Der 62jährigen gelingt es in wenigen Sätzen, ihre Sehnsucht greifbar zu machen: Sie erzählt von den Schäfern, die abends mit der Herde und den Hunden zurück ins Dorf kamen, davon, wie das Dorf die ganze Nacht lang die Kühe molk. „Meine Mutter konnte so gut Pferde reiten, wir waren wahnsinnig stolz auf sie. Ich bekomme heute noch Gänsehaut, wenn ich daran denke.“

Fragt man sie, ob das Nomadentum nicht ein hartes Leben ist, schüttelt sie lächelnd den Kopf. „Nie im Leben würde ich, heute ein Stadtmensch, sagen, dass meine Familie ein hartes Leben führt. Wenn die Nomaden weiterziehen, dann hinterlassen sie nichts. Im ganzen Dorf gab es keinen Müll, und Kleidung haben wir an unsere Nachbarn weitergegeben, wenn wir sie nicht mehr brauchten.“ Noch heute weiß Rahime, wie man aus Milch Käse und Joghurt herstellt und Töpfe und Teller mit Asche auswäscht.

Aber was macht eine Nomadin wie Rahime dann in der Großstadt Hamburg? „Ich wusste immer, die Welt ist nicht nur Ankara, wo wir leben. Ich wollte noch mehr sehen und außerdem studieren.“ Rahime kommt also mit 17 Jahren und ihrem Abitur in der Tasche ganz alleine nach Hamburg. „Und ich habe mich direkt in Hamburg verliebt.“ Sagt sie, und das ist bis heute so: nur Hamburg gebe ihr ein Gefühl von Heimat. Auch ihr Sohn und ihr Enkelkind leben in Hamburg.

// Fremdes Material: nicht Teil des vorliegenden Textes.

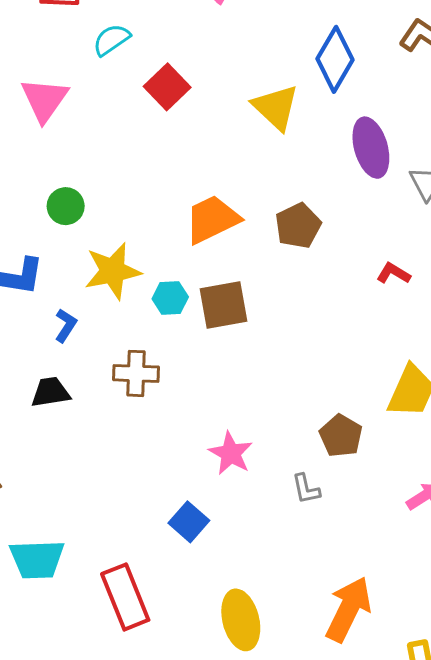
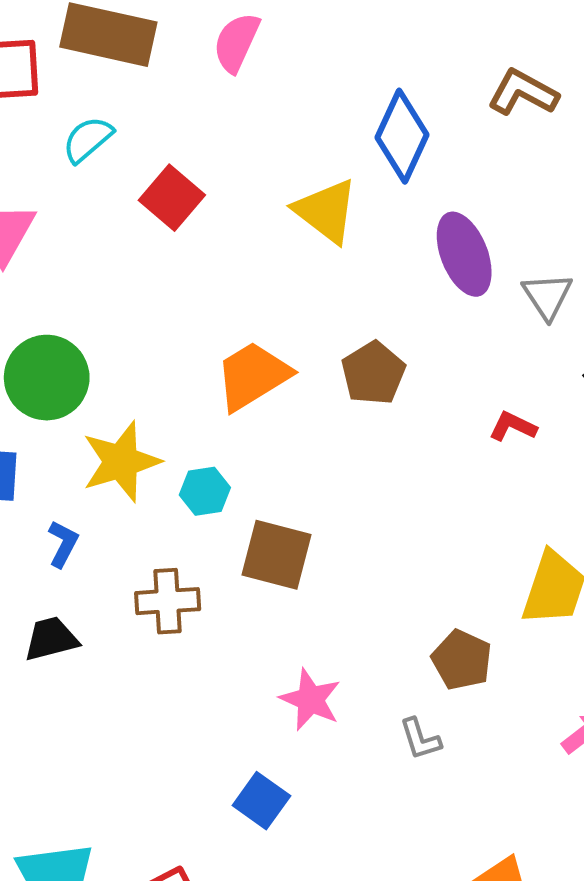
green circle: (66, 206) -> (47, 378), size x1.6
brown square: (224, 305) -> (276, 555), moved, turned 30

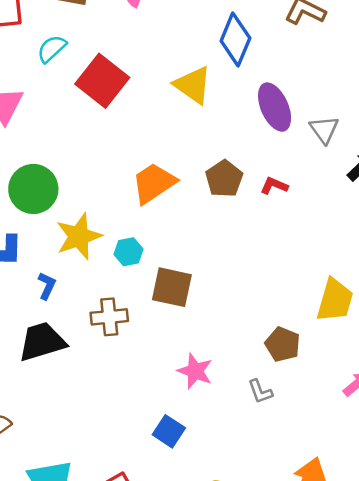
red square: (172, 198) -> (102, 81), size x1.4
red L-shape: (513, 426) -> (274, 186), moved
black trapezoid: (51, 639) -> (42, 342), size x1.5

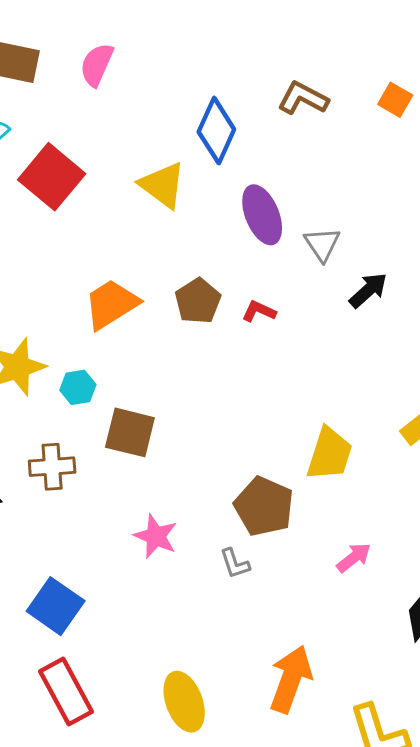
brown pentagon: (283, 344) -> (264, 506), size x1.4
blue square: (169, 431) -> (56, 606), moved, size x1.4

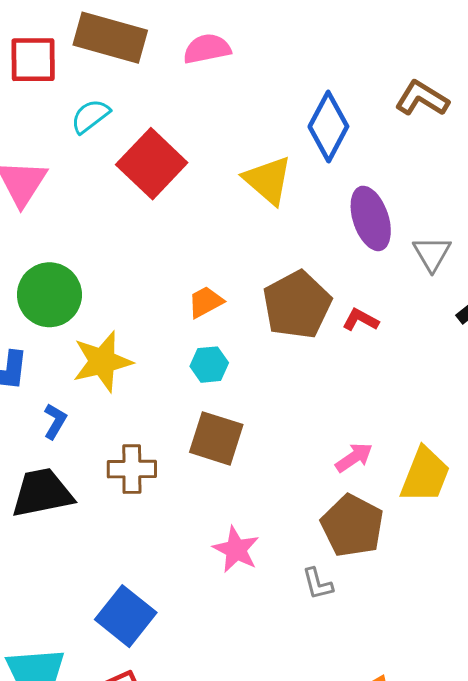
pink semicircle: (97, 65) -> (207, 49), turned 51
brown pentagon: (198, 301) -> (297, 305), size x1.4
orange trapezoid: (111, 304) -> (206, 302), size x0.6
cyan hexagon: (78, 387) -> (209, 365), moved
pink arrow: (354, 558) -> (354, 457), moved

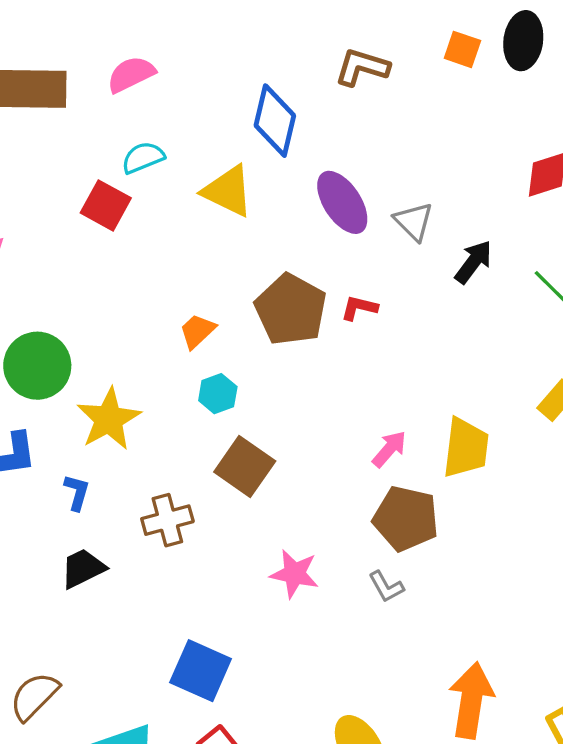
cyan semicircle: (90, 116) -> (143, 158), moved, turned 30
red square: (152, 164) -> (106, 205), size x0.7
brown square: (216, 438) -> (245, 467), turned 32
black trapezoid: (42, 493) -> (83, 568), size x0.7

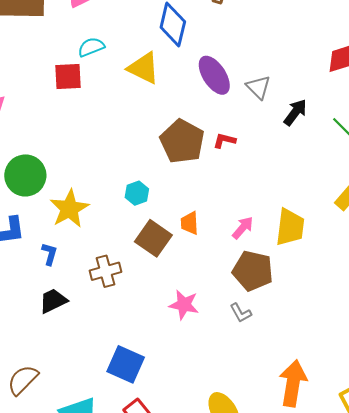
red square: (106, 205) -> (68, 77), turned -32
orange trapezoid: (197, 331) -> (190, 223), moved, turned -50

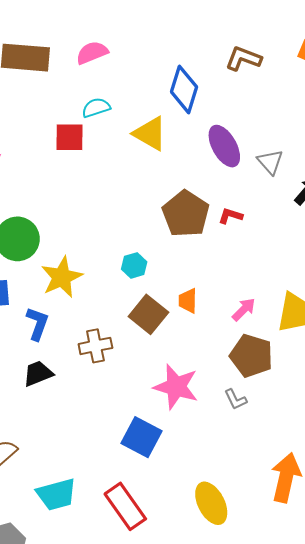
blue L-shape: (50, 254) -> (37, 324), size x1.4
pink star: (184, 305) -> (176, 387), size x1.4
blue square: (126, 364) -> (141, 437), moved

„Ich habe mich direkt in Hamburg verliebt“

Ihre Liebe für die Natur setzt Rahime in Hamburg für den Umweltschutz ein. „Ich bin die Weltmeisterin in Unterschriften sammeln.“, sagt Rahime grinsend. Sie sammelte zum Beispiel Unterschriften für den Erhalt des wilden Waldes, ein zehn Hektar großes Waldgebiet in Wilhelmsburg, das nach den Zerstörungen durch die Sturmflut 1962 wuchs. Die Stadt Hamburg plant, dieses Biotop für den Bau von Wohn- und Gewerbeflächen zu roden.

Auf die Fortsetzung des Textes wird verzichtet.